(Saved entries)
┌──

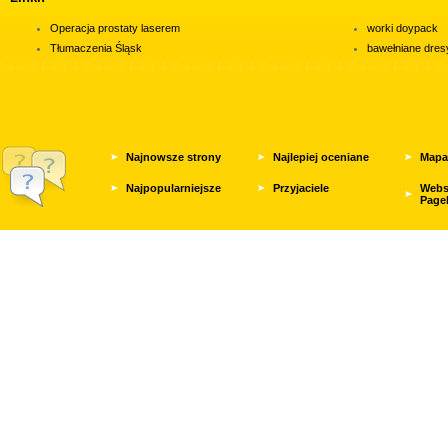
Operacja prostaty laserem
worki doypack
Tłumaczenia Śląsk
bawełniane dres
Najnowsze strony
Najlepiej oceniane
Mapa
Najpopularniejsze
Przyjaciele
Webs
Page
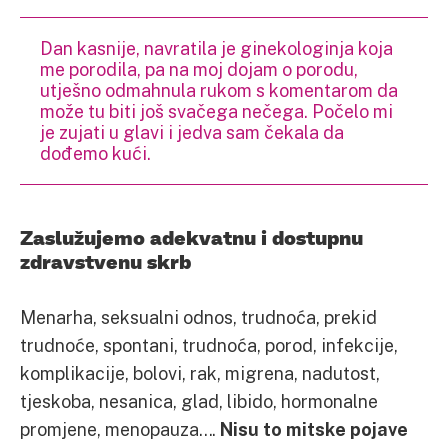
Dan kasnije, navratila je ginekologinja koja
me porodila, pa na moj dojam o porodu,
utješno odmahnula rukom s komentarom da
može tu biti još svačega nečega. Počelo mi
je zujati u glavi i jedva sam čekala da
dođemo kući.
Zaslužujemo adekvatnu i dostupnu
zdravstvenu skrb
Menarha, seksualni odnos, trudnoća, prekid
trudnoće, spontani, trudnoća, porod, infekcije,
komplikacije, bolovi, rak, migrena, nadutost,
tjeskoba, nesanica, glad, libido, hormonalne
promjene, menopauza….
Nisu to mitske pojave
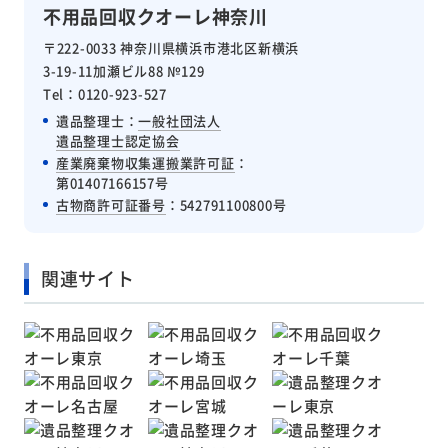
不用品回収クオーレ神奈川
〒222-0033 神奈川県横浜市港北区新横浜
3-19-11加瀬ビル88 №129
Tel：0120-923-527
遺品整理士：
一般社団法人
遺品整理士認定協会
産業廃棄物収集運搬業許可証
：
第01407166157号
古物商許可証番号
：542791100800号
関連サイト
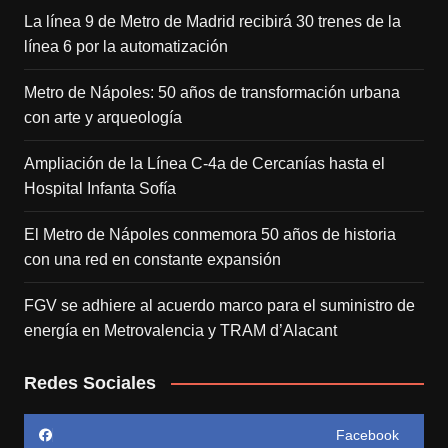
La línea 9 de Metro de Madrid recibirá 30 trenes de la
línea 6 por la automatización
Metro de Nápoles: 50 años de transformación urbana
con arte y arqueología
Ampliación de la Línea C-4a de Cercanías hasta el
Hospital Infanta Sofía
El Metro de Nápoles conmemora 50 años de historia
con una red en constante expansión
FGV se adhiere al acuerdo marco para el suministro de
energía en Metrovalencia y TRAM d’Alacant
Redes Sociales
Facebook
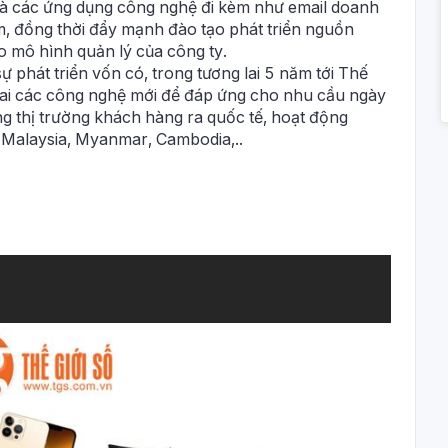
và các ứng dụng công nghệ đi kèm như email doanh
, đồng thời đẩy mạnh đào tạo phát triển nguồn
o mô hình quản lý của công ty.
 phát triển vốn có, trong tương lai 5 năm tới Thế
 khai các công nghệ mới để đáp ứng cho nhu cầu ngày
g thị trường khách hàng ra quốc tế, hoạt động
 Malaysia, Myanmar, Cambodia,..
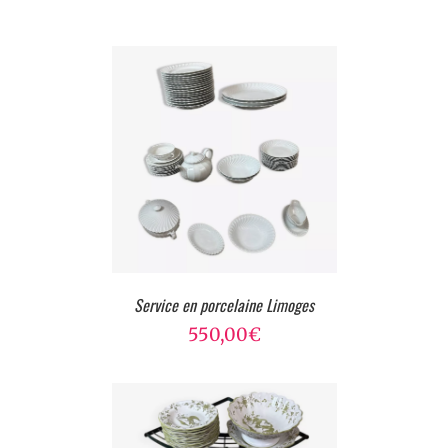
Service en porcelaine Limoges
550,00
€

└──

* [Task statement]: Could you write out, word for word, the lines from the one containing "je zujati u glavi i jedva sam čekala da" through the last line of the records, leaving out the pictures?

* [Written answer]:
je zujati u glavi i jedva sam čekala da
dođemo kući.
Zaslužujemo adekvatnu i dostupnu
zdravstvenu skrb
Menarha, seksualni odnos, trudnoća, prekid
trudnoće, spontani, trudnoća, porod, infekcije,
komplikacije, bolovi, rak, migrena, nadutost,
tjeskoba, nesanica, glad, libido, hormonalne
promjene, menopauza….
Nisu to mitske pojave
不用品回収クオーレ神奈川
〒222-0033 神奈川県横浜市港北区新横浜
3-19-11加瀬ビル88 №129
Tel：0120-923-527
遺品整理士：
一般社団法人
遺品整理士認定協会
産業廃棄物収集運搬業許可証
：
第01407166157号
古物商許可証番号
：542791100800号
関連サイト
La línea 9 de Metro de Madrid recibirá 30 trenes de la
línea 6 por la automatización
Metro de Nápoles: 50 años de transformación urbana
con arte y arqueología
Ampliación de la Línea C-4a de Cercanías hasta el
Hospital Infanta Sofía
El Metro de Nápoles conmemora 50 años de historia
con una red en constante expansión
FGV se adhiere al acuerdo marco para el suministro de
energía en Metrovalencia y TRAM d’Alacant
Redes Sociales
Facebook
và các ứng dụng công nghệ đi kèm như email doanh
, đồng thời đẩy mạnh đào tạo phát triển nguồn
o mô hình quản lý của công ty.
 phát triển vốn có, trong tương lai 5 năm tới Thế
 khai các công nghệ mới để đáp ứng cho nhu cầu ngày
g thị trường khách hàng ra quốc tế, hoạt động
 Malaysia, Myanmar, Cambodia,..
Service en porcelaine Limoges
550,00
€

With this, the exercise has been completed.